First thing I discovered was the step up in performance and handling going to BMW was such a huge jump from my car that ANY BMW would have blown me away. Considering you already recognize yourself as not a very experienced driver, between the M3 and the 540i, I don't think you will suffer any immediate or near future anxiety about the performance of the car you choose. Both cars are probably more than you can handle already.

In my opinion, I think what it comes down to this:

a. 2 doors or 4 doors -- what will fit your lifestyle better? Since you sound pretty confident the baby seat is forthcoming, considerations for easy entry/exit to the rear seats is important.

b. Comfort -- the M3 is a handling leader because of the stiffer suspension, the larger wheels, etc. BMW sport package suspensions, while not designed for racing, are all pretty firm. They're not unreasonably firm, but know what you're getting yourself into.

c. Price -- what will you be most comfortable with.

Again, coming from the car you're coming from, you'll find a lot of substantial improvements from what you have. Drive the cars, and then the choices should be easier. Also take a look at the ZHP package for the 330i, which is as close as you'll get to a 4 door M3 from all initial reports.


----------



## Ågent99 (Jan 7, 2002)

You have quite a price range to cross from the Infinity to the higher-end BMWs.

If you are remotely considering a family and want a long-term vehicle, they I must recommend that you stay away from ANY 3-series BMW. They just won't hack it as a family car: too small and cramped.

So, that leaves you with a 5-series.
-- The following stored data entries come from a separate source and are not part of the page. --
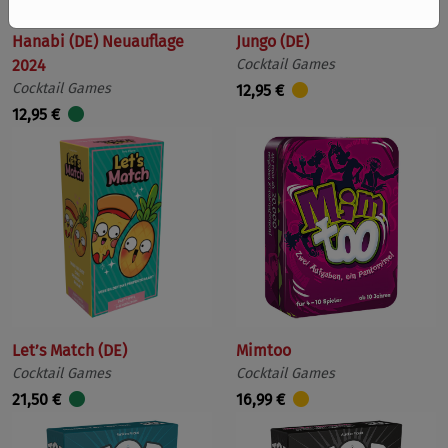
Hanabi (DE) Neuauflage
Jungo (DE)
2024
Cocktail Games
Cocktail Games
12,95 €
12,95 €
Let’s Match (DE)
Mimtoo
Cocktail Games
Cocktail Games
21,50 €
16,99 €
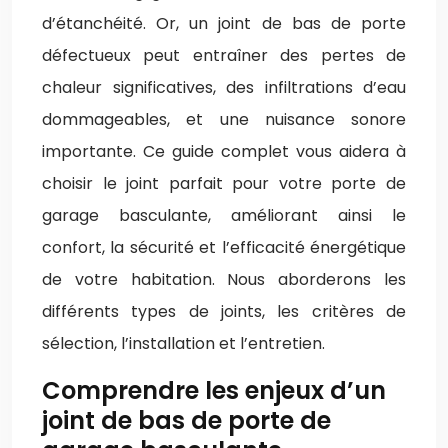
d’étanchéité. Or, un joint de bas de porte
défectueux peut entraîner des pertes de
chaleur significatives, des infiltrations d’eau
dommageables, et une nuisance sonore
importante. Ce guide complet vous aidera à
choisir le joint parfait pour votre porte de
garage basculante, améliorant ainsi le
confort, la sécurité et l’efficacité énergétique
de votre habitation. Nous aborderons les
différents types de joints, les critères de
sélection, l’installation et l’entretien.
Comprendre les enjeux d’un
joint de bas de porte de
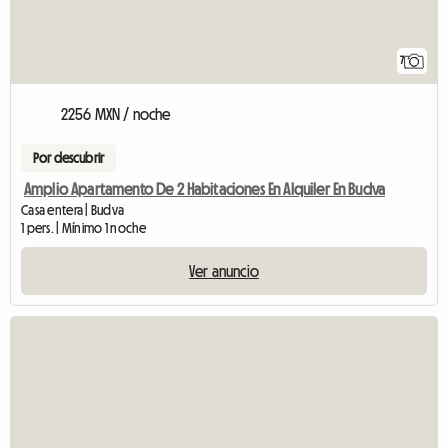
7
2256 MXN / noche
Por descubrir
Amplio Apartamento De 2 Habitaciones En Alquiler En Budva
Casa entera | Budva
1 pers. | Mínimo 1 noche
Ver anuncio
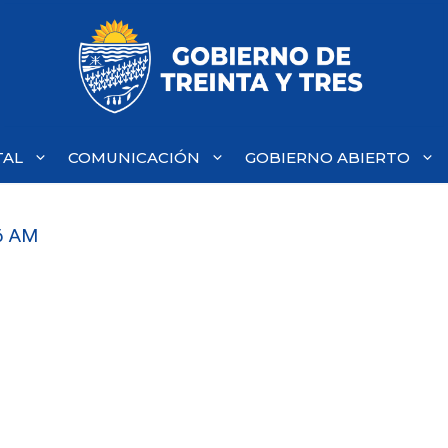
TAL
COMUNICACIÓN
GOBIERNO ABIERTO
6 AM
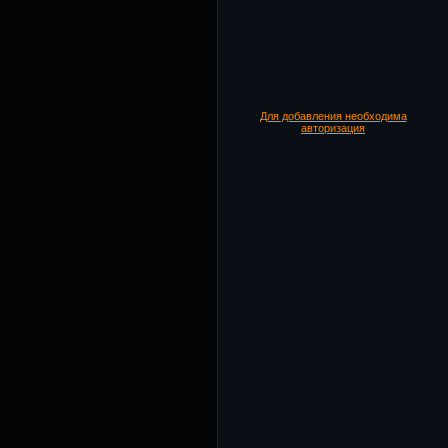
Для добавления необходима
авторизация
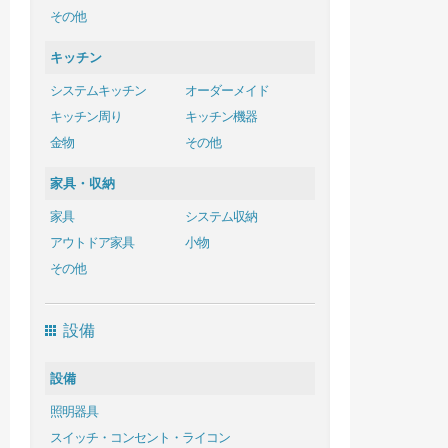
その他
キッチン
システムキッチン
オーダーメイド
キッチン周り
キッチン機器
金物
その他
家具・収納
家具
システム収納
アウトドア家具
小物
その他
設備
設備
照明器具
スイッチ・コンセント・ライコン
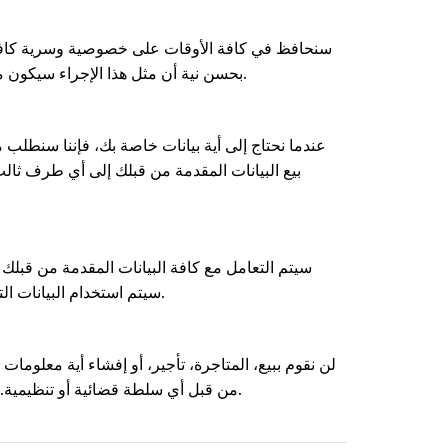
سنحافظ في كافة الأوقات على خصوصية وسرية كافة الب
بحسن نية أن مثل هذا الإجراء سيكون مطلوباً أو مرغوباً فيه للتمشي مع القانون , أو للدفاع عن أو حماية حقوق الملكية الخاصة بهذا التطبيق أو الجهات المستفيدة منه.
عندما نحتاج إلى أية بيانات خاصة بك، فإننا سنطلب 
بيع البيانات المقدمة من قبلك إلى أي طرف ثا
سيتم التعامل مع كافة البيانات المقدمة من قبلك 
سيتم استخدام البيانات التي يتم تقديمها من قبلك في الرد على كافة استفساراتك، ملاحظاتك، أو طلباتك من قبل هذا التطبيق أو أيا من المواقع التابعة له.
لن نقوم ببيع، المتاجرة، تأجير، أو إفشاء أية معلوم
من قبل أي سلطة قضائية أو تنظيمية. من الممكن في بعض الأحيان الاستفادة من المعلومات العامة في الإعلانات والتسويق دون افشاء أي بيانات معلوماتك الخاصة.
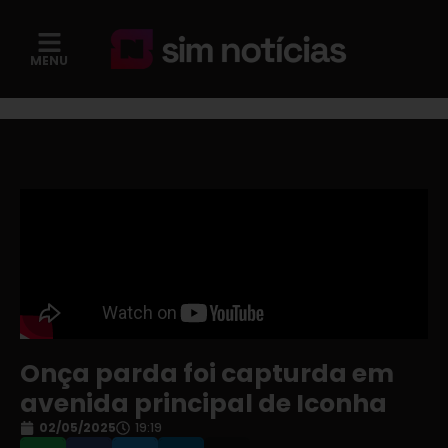
MENU
Onça parda foi capturda em
avenida principal de Iconha
02/05/2025
19:19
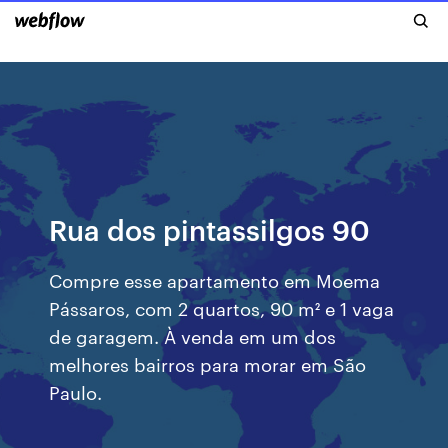
Rua dos pintassilgos 90
Compre esse apartamento em Moema
Pássaros, com 2 quartos, 90 m² e 1 vaga
de garagem. À venda em um dos
melhores bairros para morar em São
Paulo.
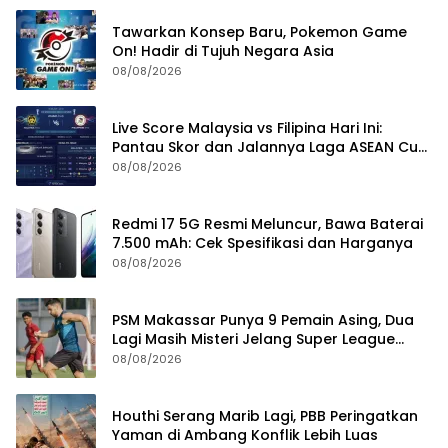
Tawarkan Konsep Baru, Pokemon Game
On! Hadir di Tujuh Negara Asia
08/08/2026
Live Score Malaysia vs Filipina Hari Ini:
Pantau Skor dan Jalannya Laga ASEAN Cup
2026
08/08/2026
Redmi 17 5G Resmi Meluncur, Bawa Baterai
7.500 mAh: Cek Spesifikasi dan Harganya
08/08/2026
PSM Makassar Punya 9 Pemain Asing, Dua
Lagi Masih Misteri Jelang Super League
2026/2027
08/08/2026
Houthi Serang Marib Lagi, PBB Peringatkan
Yaman di Ambang Konflik Lebih Luas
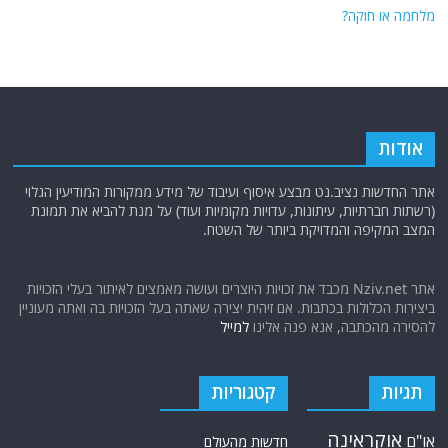
מלחמה או חוקה?
אודות
אתר החדשות נציב.נט מבצע איסוף ועיבוד של מידע ממקורות המודיעין הגלוי
(רשתות חברתיות, עיתונות, עדויות מקומיות ועוד) על מנת להביא את תמונת
המצב המקיפה והמדויקת ביותר של השטח.
אתר Nziv.net מכבד את זכויות היוצרים ועושה מאמצים לאיתור בעלי הזכויות
ביצירות הכלולות בכתבות. אם זיהית יצירה שאתה בעל הזכויות בה ואתה מעוניין
להסירה מהכתבה, אנא פנה אלינו
למייל
תגיות
קטגוריות
אוקראינה
או"ם
חדשות מהעולם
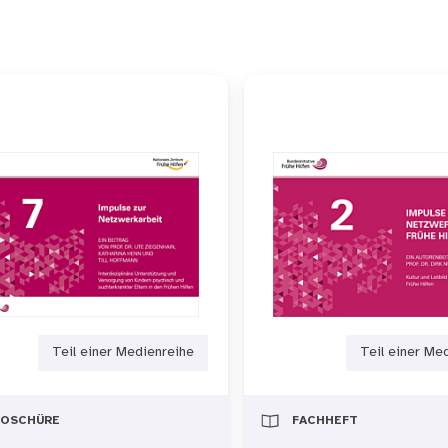
hrt an der Hochschule Magdeburg-Stendal im Fachberei
eitsschwerpunkte sind die (soziallagenbezogene) Gesu
 Qualitätsentwicklung in Gesundheitsförderung und Präv
er- und Familienpolitik arbeitete er bereits an untersc
nzprofil für Netzwerkkoordiniatorinnen und -koordinat
Teil einer Medienreihe
Teil einer Me
ROSCHÜRE
FACHHEFT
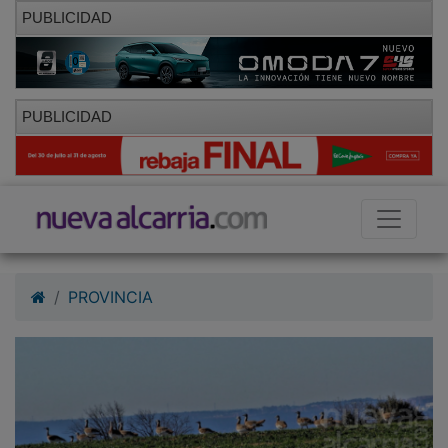
PUBLICIDAD
PUBLICIDAD
PROVINCIA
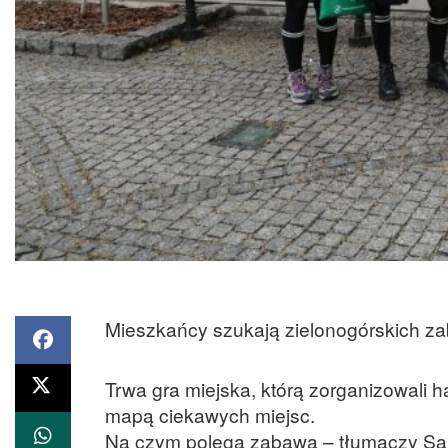
Mieszkańcy szukają zielonogórskich za
Trwa gra miejska, którą zorganizowali
mapą ciekawych miejsc.
Na czym polega zabawa – tłumaczy Sa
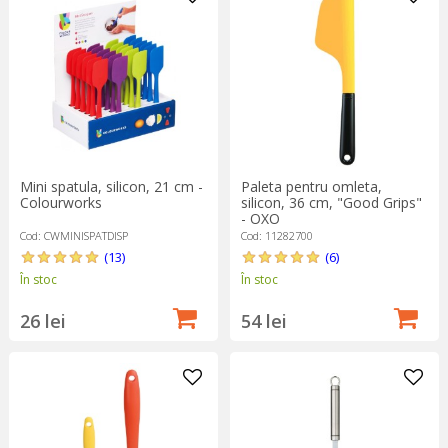
apetisantă.
Vei găsi în aceeași categorie o varietate mare de palete pentru
gătit, de la paletele de grătar pentru burgeri și legume, până la
paleta pentru tort și prăjituri, paleta pentru paste sau paleta de
pizza. Optează pentru palete de bucătărie din silicon sau bambus
pentru a proteja suprafața antiaderentă a vaselor de gătit și
mergi pe varianta clasică a inoxului dacă vasele sunt rezistente la
Mini spatula, silicon, 21 cm -
Paleta pentru omleta,
zgârieturi.
Colourworks
silicon, 36 cm, "Good Grips"
- OXO
Cod: CWMINISPATDISP
Cod: 11282700
(13)
(6)
În stoc
În stoc
26 lei
54 lei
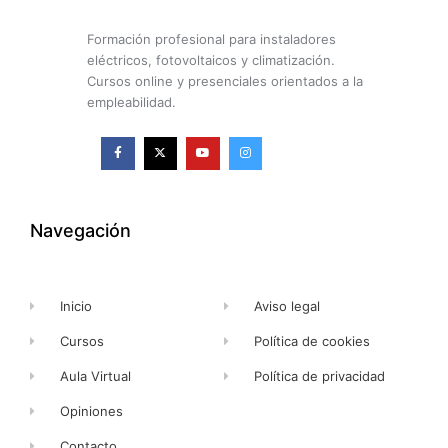
Formación profesional para instaladores
eléctricos, fotovoltaicos y climatización.
Cursos online y presenciales orientados a la
empleabilidad.
F
X
Y
I
a
-
o
n
c
t
u
s
e
w
t
t
b
i
u
a
o
t
b
g
o
t
e
r
k
e
a
Navegación
-
r
m
f
Inicio
Aviso legal
Cursos
Política de cookies
Aula Virtual
Política de privacidad
Opiniones
Contacto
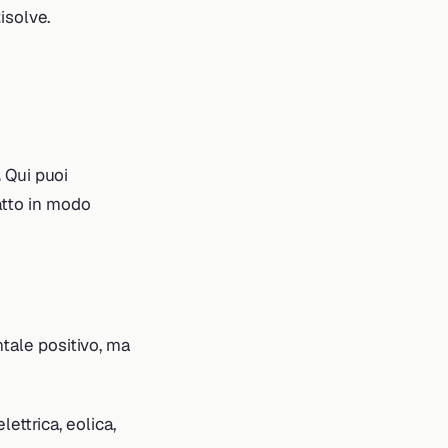
isolve.
.
Qui puoi
ratto in modo
ntale positivo, ma
lettrica, eolica,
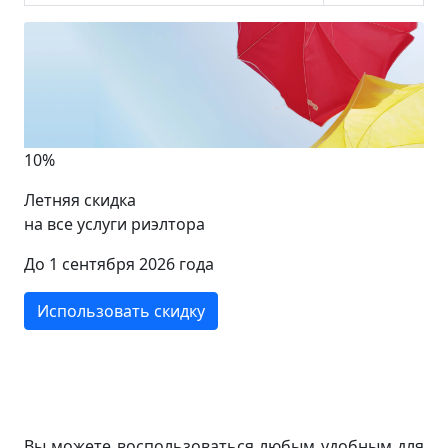
10%
Летняя скидка
на все услуги риэлтора
До 1 сентября 2026 года
Использовать скидку
Вы можете воспользоваться любым удобным для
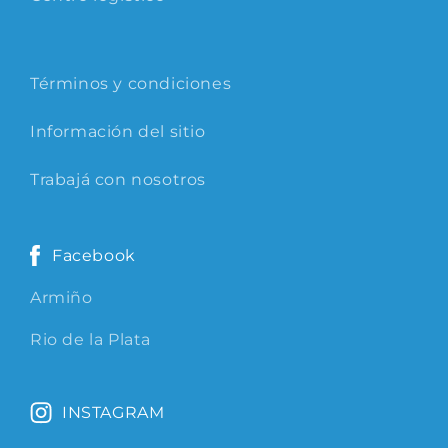
Términos y condiciones
Información del sitio
Trabajá con nosotros
Facebook
Armiño
Rio de la Plata
INSTAGRAM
You also sound like you aren't afraid of a few modifications so here is what I will tell you:

Definately go the used route and find anything >= 2001.

Now, the choice of the 540i or, perhaps a 530i??? WAIT! 

I just recently installed an ESS S/C on a buddie's 2001 530iA. With a few minor hiccups during the install and post-install, it is now running quite strong. Strong enough to take a stock 540i. Yep, the S/C will bolt-on about ~80-90 horses. Cost? about 6.5k for the S/C. For a mod-happy person, this might just be the compromise you are looking for. Since you like to row gears, the ESS S/C will be nearly perfect...my buddy with the Auto says ESS really needs to develop some s/w for the tranny and apparently they are working on it.

Good Luck with your decision!

Chris


----------



## Plaz (Dec 19, 2001)

Ågent99 said:


> *If you are remotely considering a family and want a long-term vehicle, they I must recommend that you stay away from ANY 3-series BMW. They just won't hack it as a family car: too small and cramped.*


Disagree, so far.

(1 baby)


----------



## rost12 (Dec 22, 2001)

stm69 - you'll have to decide for yourself what's more important to you - performance or luxury/comfort?

When I still had my 325i I got to test drive a 540i/6spd and I was blown away by the "maturity" of the 5-er. Spoiled as I was by 3 series, 5 series is on a higher level altogether build and luxury wise. Yet, it's still a bimmer, with a manual and a sports package and it outhandles the new MB E-class with its adjustable suspension.

I'm sure E46 M3 is faster than the 540i, but the difference in "maturity" is still there. And about speed, M3 needs to be reved to be fast, while 540i with it's torque V8 is a bit easier to drive calmly. So unless you want the "boy racer" feeling all the time, 540i is a better choice, in my opinion.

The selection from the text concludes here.